Sessions on flexibility, energy transition, and digitalization, as well as numerous hub sessions, provided a great opportunity for knowledge sharing during the three-day event. Here are our key takeaways from discussions and debates with technology providers and utilities.
- European power DSOs are feeling the pinch due to accelerating demand for electrification and distributed generation. One DSO from the DACH region we talked to said it expects requests for PV connections to increase fourfold this year over 2021 in power terms. A Scandinavian operator said it needed to deploy as much capacity by the end of the decade as it had built over the past century. This was expected, of course, as distribution is where most of the energy system transformation is taking place. But things have now spread to a large and diverse cross-section of the power distribution world and DSOs don’t want to become the bottleneck of the energy transition. Distributors urgently need tools to shed light on the LV level of their grid — for planning, operations, and maintenance purposes — and marketplaces to access and procure flexibility in coordination with fellow DSOs and TSOs.
- Despite the events of the past 10 months, consumers still appear to be an afterthought for most energy suppliers and utilities (and numerous governments) across Europe. With energy and related energy costs top of mind for most customers, it was a great opportunity for companies to create awareness and educate customers on the energy transition, and the critical role they play in making it a reality. But that opportunity has been squandered, with companies failing to deliver on what matters most to customers: high-bill alerts and personalized, meaningful energy efficiency advice. Due to skyrocketing energy prices, energy suppliers are significantly worse off than before in terms of customer satisfaction and net promoter scores. By failing to support customers at a time of need, utilities have failed to change the narrative around them and become trusted energy advisors in the energy transition.

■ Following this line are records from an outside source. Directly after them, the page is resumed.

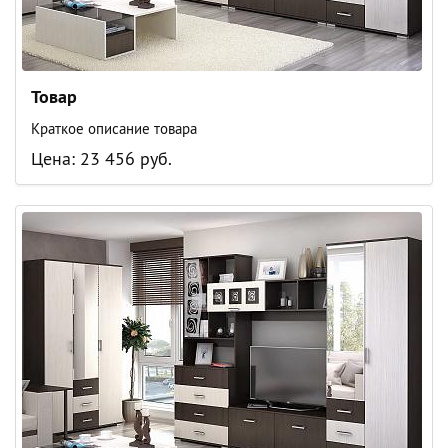
Товар
Краткое описание товара
Цена: 23 456 руб.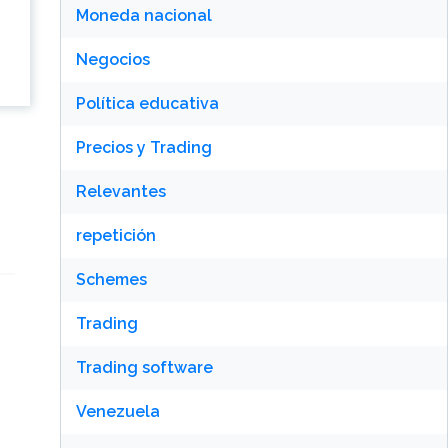
Moneda nacional
Negocios
Política educativa
Precios y Trading
Relevantes
repetición
Schemes
Trading
Trading software
Venezuela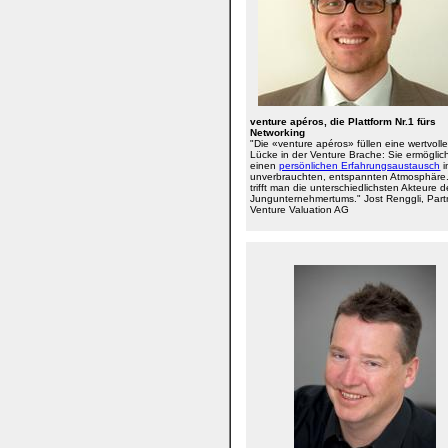
venture apéros, die Plattform Nr.1 fürs
Networking
"Die «venture apéros» füllen eine wertvoll
Lücke in der Venture Brache: Sie ermögli
einen
persönlichen Erfahrungsaustausch
i
unverbrauchten, entspannten Atmosphäre.
trifft man die unterschiedlichsten Akteure 
Jungunternehmertums." Jost Renggli, Part
Venture Valuation AG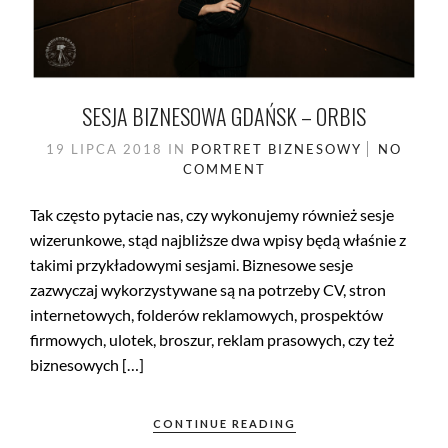
SESJA BIZNESOWA GDAŃSK – ORBIS
19 LIPCA 2018
IN
PORTRET BIZNESOWY
NO
COMMENT
Tak często pytacie nas, czy wykonujemy również sesje
wizerunkowe, stąd najbliższe dwa wpisy będą właśnie z
takimi przykładowymi sesjami. Biznesowe sesje
zazwyczaj wykorzystywane są na potrzeby CV, stron
internetowych, folderów reklamowych, prospektów
firmowych, ulotek, broszur, reklam prasowych, czy też
biznesowych […]
CONTINUE READING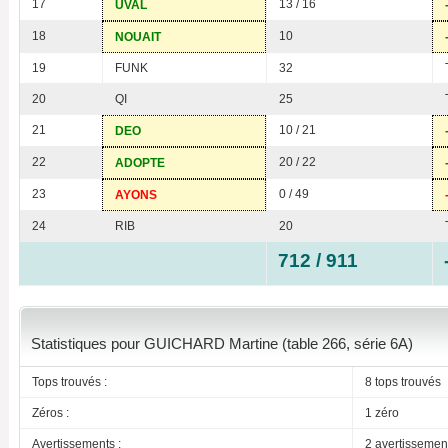
17
13 / 16
UVAL
18
10
NOUAIT
19
FUNK
32
20
QI
25
21
10 / 21
DEO
22
20 / 22
ADOPTE
23
0 / 49
AYONS
24
RIB
20
712 / 911
Statistiques pour GUICHARD Martine (table 266, série 6A)
Tops trouvés :
8 tops trouvés
Zéros :
1 zéro
Avertissements :
2 avertissemen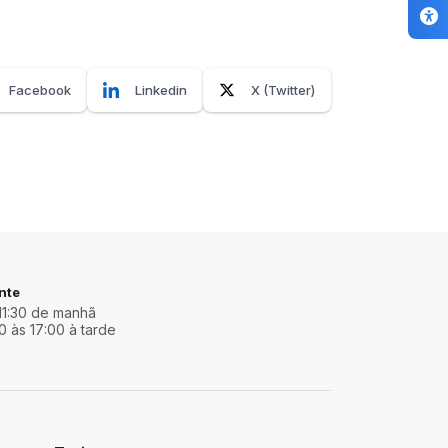
Facebook
Linkedin
X (Twitter)
nte
11:30 de manhã
0 às 17:00 à tarde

- As the energy transition accelerates, partnering and co-innovation are becoming critical tools to accelerate the development of solutions designed to respond to this acceleration. These are no longer buzzwords on slideware. Co-innovation between utilities and solution providers is happening on the ground and it is slashing time to market by a factor of three on average. There are hardly any strategic product initiatives by established software providers in this space that are not driven in cooperation with a carefully curated group of end users, leveraging design thinking and agile principles. Partnering between the incumbent enterprise and operational software vendors in the utilities space and their specialty counterparts has also accelerated significantly, offering a new procurement paradigm that combines what we call a platform approach to operations with a new wave of best-of-breed.
- The industry mantras of electrification, decarbonization, and energy transition continue to be recited despite the impact of the ongoing energy crisis. While the criticality of climate change can’t be neglected, it appears to some extent that the energy crisis has dampened the urgency for some companies and the industry as a whole to invest in making grids reliable for what’s to come. This is a concern, as some areas are already at risk of bottlenecks, as uptake of EVs, heat pumps, etc. increases. There are numerous European initiatives to foster electrification, such as “Fit for 55,” which will end the sale of new CO2-emitting cars in Europe by 2035, and “REPowerEU,” which aims to install 50 million heat pumps by 2030. But this begs the question: Where are we going to get all this power from”
The overall impression is that of an industry chugging along, conscious that it can’t do it alone and increasingly reliant on its partners and innovation with other sectors. We have seen pockets of real disruptive innovation, but for the most part the industry feels a bit weary, and understandably so.